O the wildness, the frenzy, the madness, that possesses the heart and mind of carnal men! they walk according to the course of this world, according to or after that spirit which is in truth the spirit of the devil, which worketh in the children of disobedience (Eph 2:1-3). But do they believe that thus it is with them? No, they are, in their own account, as other madmen are, the only ones in the world. Hence they are so taken and tickled with their own frantic notions, and deride all else that dwell in the world. But which is the way to make one that is wild, or a madman, sober? To let him alone will not do it; to give him good words only will not do it; no, he must be tamed; means must be used to tame him. 'He brought down their hearts with labour,' or by continual molestation; as you have it (Psa 107:10-12). He speaketh there of madmen that are kept up in darkness, and bound in afflictions and irons, because they rebelled against the words of God, and contemned the counsel of the Most High.

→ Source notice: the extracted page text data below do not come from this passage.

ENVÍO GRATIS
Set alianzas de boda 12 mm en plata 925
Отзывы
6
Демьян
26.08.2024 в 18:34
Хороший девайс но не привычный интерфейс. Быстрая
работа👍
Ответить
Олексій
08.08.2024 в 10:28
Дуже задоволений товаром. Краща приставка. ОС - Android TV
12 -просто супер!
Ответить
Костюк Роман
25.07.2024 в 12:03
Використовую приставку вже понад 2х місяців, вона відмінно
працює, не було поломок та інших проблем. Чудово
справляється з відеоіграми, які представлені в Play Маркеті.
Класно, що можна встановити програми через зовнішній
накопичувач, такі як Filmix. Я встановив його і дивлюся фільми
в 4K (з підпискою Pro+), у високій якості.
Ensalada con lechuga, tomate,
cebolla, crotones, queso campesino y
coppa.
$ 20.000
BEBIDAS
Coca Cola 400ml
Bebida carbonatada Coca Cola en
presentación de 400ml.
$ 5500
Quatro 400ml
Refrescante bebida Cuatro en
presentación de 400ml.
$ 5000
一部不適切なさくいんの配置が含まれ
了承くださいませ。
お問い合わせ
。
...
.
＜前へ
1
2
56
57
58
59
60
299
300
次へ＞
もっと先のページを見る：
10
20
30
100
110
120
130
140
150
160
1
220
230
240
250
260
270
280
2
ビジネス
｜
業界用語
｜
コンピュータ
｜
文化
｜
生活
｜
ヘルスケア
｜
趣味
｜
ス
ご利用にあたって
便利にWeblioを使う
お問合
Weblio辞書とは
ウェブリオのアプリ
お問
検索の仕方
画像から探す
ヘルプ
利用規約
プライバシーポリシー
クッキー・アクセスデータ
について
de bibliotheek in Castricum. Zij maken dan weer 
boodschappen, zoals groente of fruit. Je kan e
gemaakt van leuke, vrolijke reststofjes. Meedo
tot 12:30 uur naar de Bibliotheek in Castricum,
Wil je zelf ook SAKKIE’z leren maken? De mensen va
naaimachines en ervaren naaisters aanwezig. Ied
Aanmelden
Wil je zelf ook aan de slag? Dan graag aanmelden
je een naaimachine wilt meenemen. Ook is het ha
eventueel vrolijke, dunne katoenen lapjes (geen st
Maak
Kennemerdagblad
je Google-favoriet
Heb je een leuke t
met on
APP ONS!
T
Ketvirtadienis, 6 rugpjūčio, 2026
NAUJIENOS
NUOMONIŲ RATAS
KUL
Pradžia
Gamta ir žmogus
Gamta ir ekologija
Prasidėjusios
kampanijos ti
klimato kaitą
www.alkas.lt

This, therefore, is the way to deal with such, and none but God can so deal with them. They must be taken, they must be separated from men; they must be laid in chains, in darkness, afflictions, and irons; they must be blooded, half-starved, whipped, purged, and be dealt with as mad people are dealt with. And thus they must be dealt with till they come to themselves, and cry out in their distresses. And then they cry to the Lord in their troubles, and he saveth them out of their distresses; then he brings them out of darkness, and the shadow of death, and breaks their bands in sunder (Psa 107:13-15). Thus, I say, God tames the wild, and brings mad prodigals to themselves, and so to him for mercy.
Ninth. Man, as he comes into the world, is not only a dead man, a fool, proud, self-willed, fearless, a false believer, a lover of sin, and a wild man; but a man that disrelishes the things of the kingdom of God. I told you before, that unconverted man is such as did not taste things; but now I add, that he disrelishes things; he calls bitter things sweet, and sweet bitter; he judges quite amiss. These are they that God threateneth with a woe. 'Woe unto them that call evil good, and good evil; that put darkness for light, and light for darkness; that put bitter for sweet, and sweet for bitter' (Isa 5:20).
This latter part of this text shows us evidently that the things of God are disrelished by some. They call his sweet things bitter, and the devil's bitter things sweet; and all this is for want of a broken heart. A broken heart relishes otherwise than a whole or unbroken one doth. A man that has no pain, or bodily distress, cannot find or feel virtue or good in the most sovereign plaister, were it applied to arm or leg; no, he rather says, Away with these stinking daubing things. O! but lay the same plaisters where there is need, and the patient will relish, and taste, and savour the goodness of them; yea, will prize and commend them to others.